**Records supplied:**

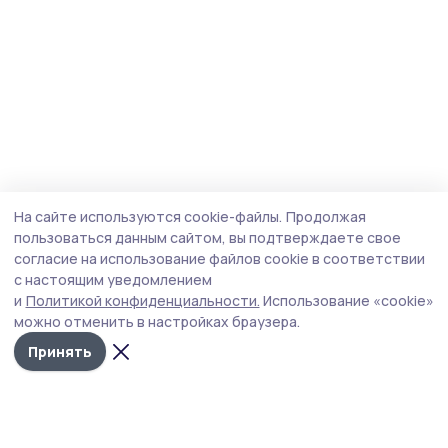
На сайте используются cookie-файлы.
Продолжая
пользоваться данным сайтом, вы подтверждаете свое
согласие на использование файлов cookie в соответствии
с настоящим уведомлением
и
Политикой конфиденциальности.
Использование «cookie»
можно отменить в настройках браузера.
Принять
Пичаевский вестник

**Prompt:**
After counting the lines of the records above that hold the word "cookie", give the total and nothing else.

**Response to the task:**
3